Professor submitted: Misogyny is still alive!

As an adult male, I am both appalled and very disappointed by numerous commercial ads on television and in newspapers and magazines as well, which feature women in domesticated roles. Men are nowhere to be found!

Without referencing those ads or products by name, women, as a gender, are presented as subservient to men. They are the ones who buy, prepare, and serve meals to their family at home.

They also vacuum, scrub and mop floors, wash clothes, etc. Need I say more?

Laura Cereta, one of several fifteenth century A.D. Renaissance feminists, would be equally appalled. In her 1488 publication entitled “Defense of the Liberal Instruction of Women”, she
condemned men who viewed themselves as superior to women. She argued that the expectations of men that all women should marry, bare children, and remain confined to their homes in order to comply with whatever their husbands require is a gross usurpation of the rights of women then and now as well.

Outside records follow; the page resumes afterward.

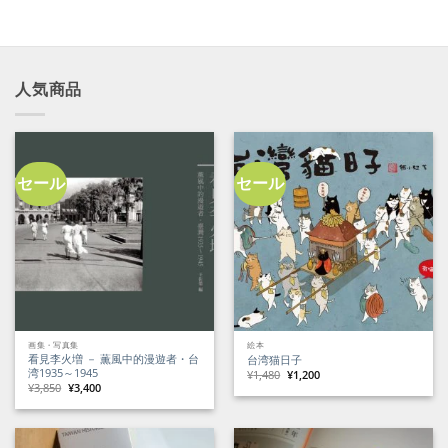
人気商品
セール
セール
画集・写真集
絵本
看見李火増 － 薫風中的漫遊者・台
台湾猫日子
湾1935～1945
元
現
¥
1,480
¥
1,200
の
在
元
現
¥
3,850
¥
3,400
価
の
の
在
格
価
価
の
は
格
格
価
¥1,480
は
は
格
で
¥1,200
¥3,850
は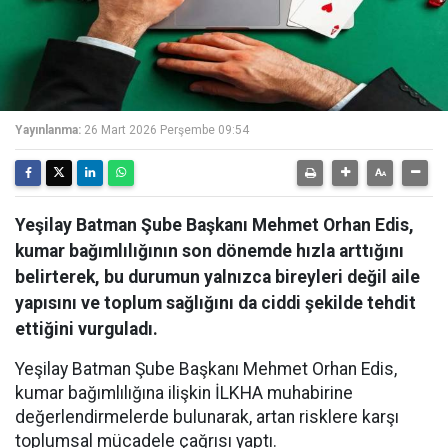
Yayınlanma:
26 Mart 2026 Perşembe 09:54
Yeşilay Batman Şube Başkanı Mehmet Orhan Edis,
kumar bağımlılığının son dönemde hızla arttığını
belirterek, bu durumun yalnızca bireyleri değil aile
yapısını ve toplum sağlığını da ciddi şekilde tehdit
ettiğini vurguladı.
Yeşilay Batman Şube Başkanı Mehmet Orhan Edis,
kumar bağımlılığına ilişkin İLKHA muhabirine
değerlendirmelerde bulunarak, artan risklere karşı
toplumsal mücadele çağrısı yaptı.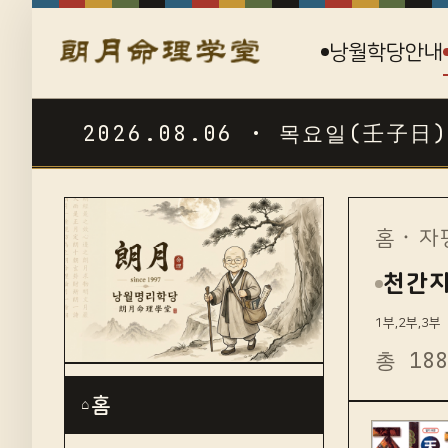
낭월학당안내
2026.08.06 · 목요일(壬子日)
☯
홈
·
자
천간
1부,2부,3부
총 18
홈
⌂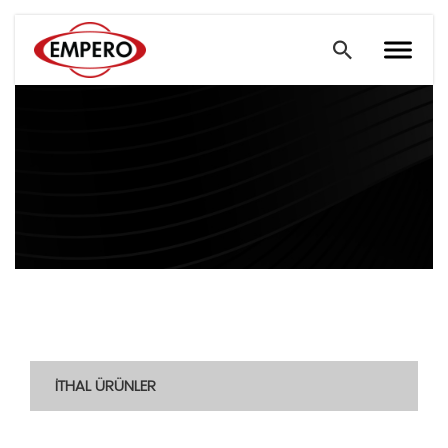
İTHAL ÜRÜNLER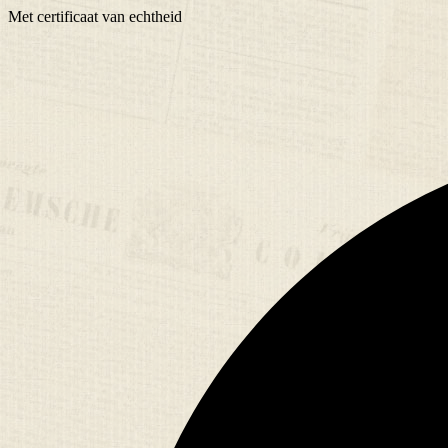
Met
certificaat
van echtheid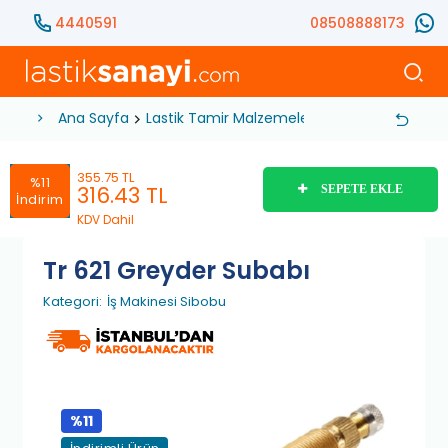
4440591
08508888173
Ana Sayfa
Lastik Tamir Malzemeleri
Sibop
İş Makin
355.75 TL
%11
316.43
TL
SEPETE EKLE
İndirim
KDV Dahil
Tr 621 Greyder Subabı
Kategori:
İş Makinesi Sibobu
%11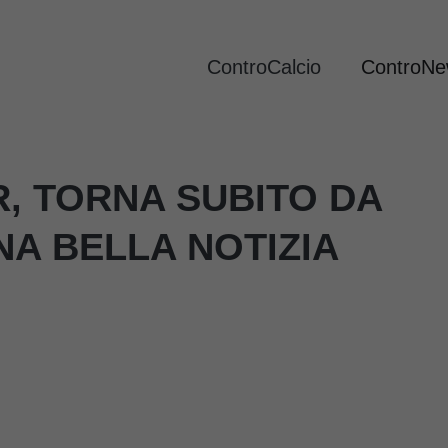
ControCalcio
ControN
, TORNA SUBITO DA
NA BELLA NOTIZIA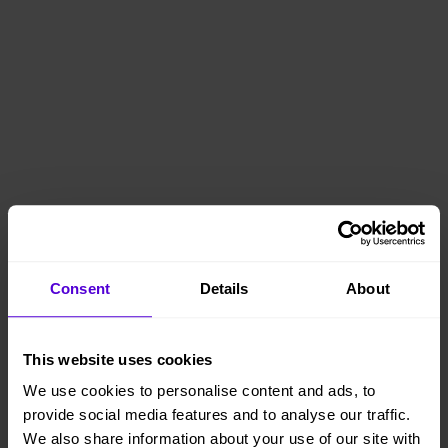
Consent
Details
About
This website uses cookies
We use cookies to personalise content and ads, to
provide social media features and to analyse our traffic.
We also share information about your use of our site with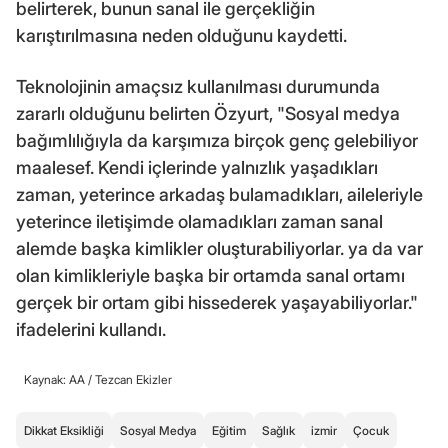
belirterek, bunun sanal ile gerçekliğin
karıştırılmasına neden olduğunu kaydetti.
Teknolojinin amaçsız kullanılması durumunda
zararlı olduğunu belirten Özyurt, "Sosyal medya
bağımlılığıyla da karşımıza birçok genç gelebiliyor
maalesef. Kendi içlerinde yalnızlık yaşadıkları
zaman, yeterince arkadaş bulamadıkları, aileleriyle
yeterince iletişimde olamadıkları zaman sanal
alemde başka kimlikler oluşturabiliyorlar. ya da var
olan kimlikleriyle başka bir ortamda sanal ortamı
gerçek bir ortam gibi hissederek yaşayabiliyorlar."
ifadelerini kullandı.
Kaynak: AA /
Tezcan Ekizler
Dikkat Eksikliği
Sosyal Medya
Eğitim
Sağlık
izmir
Çocuk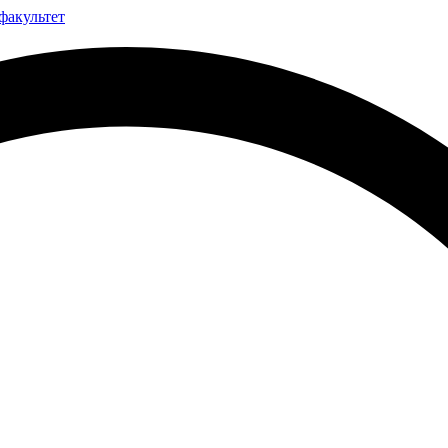
факультет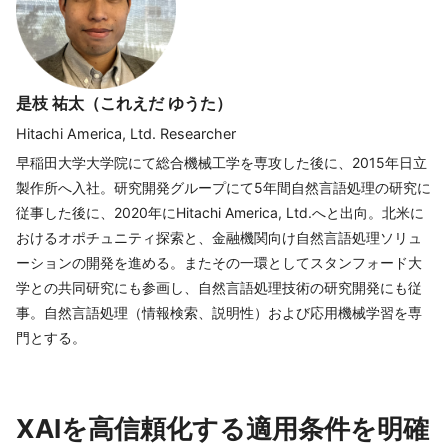
是枝 祐太（これえだ ゆうた）
Hitachi America, Ltd. Researcher
早稲田大学大学院にて総合機械工学を専攻した後に、2015年日立
製作所へ入社。研究開発グループにて5年間自然言語処理の研究に
従事した後に、2020年にHitachi America, Ltd.へと出向。北米に
おけるオポチュニティ探索と、金融機関向け自然言語処理ソリュ
ーションの開発を進める。またその一環としてスタンフォード大
学との共同研究にも参画し、自然言語処理技術の研究開発にも従
事。自然言語処理（情報検索、説明性）および応用機械学習を専
門とする。
XAIを高信頼化する適用条件を明確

I could not agree more with Cereta’s critique of men as superior to women. I have been very happily married, for twenty years now, to my beautiful wife. She is the ‘apple of my eye’! As her husband-for-life, I have also completed my share of daily chores. I wash, dry, and return dishes, pots and pans, coffee cups, glasses, and silverware to their designated place. I also vacuum and wet mop our floors, make our bed each day, and wash, dry, fold, and return our laundry to wherever it belongs. What I do each day are not requirements of my wife’s ‘honey do’ list. It is my own unique way of working together with her in order to complete those daily tasks, which face all couples, married or not. This also applies to many other men as well, who voluntarily complete similar tasks at home on a daily basis.

Even though I am not certain about the age or gender of those who write and produce the ads I have referenced above, those hired to create such ads can do more to portray women as equal to men rather than as a secondary class. What better way is there to celebrate the beginning of a new year?

John Scolaro is a retired Professor of Humanites and Fine Arts at Valencia College.